'''

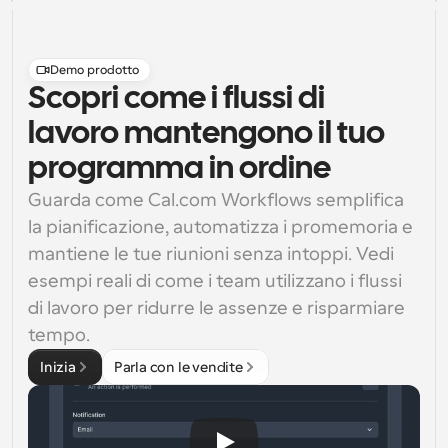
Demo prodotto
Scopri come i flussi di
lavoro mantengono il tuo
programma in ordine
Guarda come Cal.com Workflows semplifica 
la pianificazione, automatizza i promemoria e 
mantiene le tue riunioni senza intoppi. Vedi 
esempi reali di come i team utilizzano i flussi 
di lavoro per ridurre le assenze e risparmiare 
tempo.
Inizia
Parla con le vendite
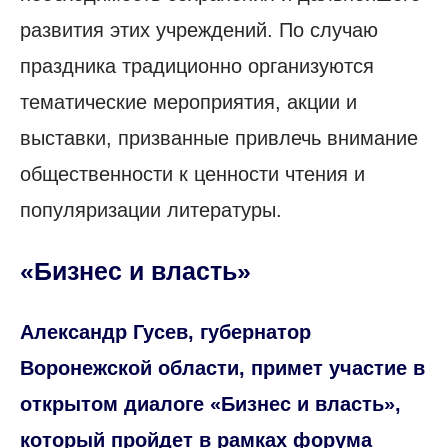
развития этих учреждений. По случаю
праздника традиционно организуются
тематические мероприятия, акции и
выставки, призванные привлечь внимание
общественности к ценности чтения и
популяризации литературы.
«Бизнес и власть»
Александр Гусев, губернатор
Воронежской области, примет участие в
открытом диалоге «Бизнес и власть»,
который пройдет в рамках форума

'''

*EXERCISE DETAILS*.
A verbatim copy of the records is needed, with all images omitted.

*RESULT OF THIS EXERCISE*.
Demo prodotto
Scopri come i flussi di
lavoro mantengono il tuo
programma in ordine
Guarda come Cal.com Workflows semplifica 
la pianificazione, automatizza i promemoria e 
mantiene le tue riunioni senza intoppi. Vedi 
esempi reali di come i team utilizzano i flussi 
di lavoro per ridurre le assenze e risparmiare 
tempo.
Inizia
Parla con le vendite
развития этих учреждений. По случаю
праздника традиционно организуются
тематические мероприятия, акции и
выставки, призванные привлечь внимание
общественности к ценности чтения и
популяризации литературы.
«Бизнес и власть»
Александр Гусев, губернатор
Воронежской области, примет участие в
открытом диалоге «Бизнес и власть»,
который пройдет в рамках форума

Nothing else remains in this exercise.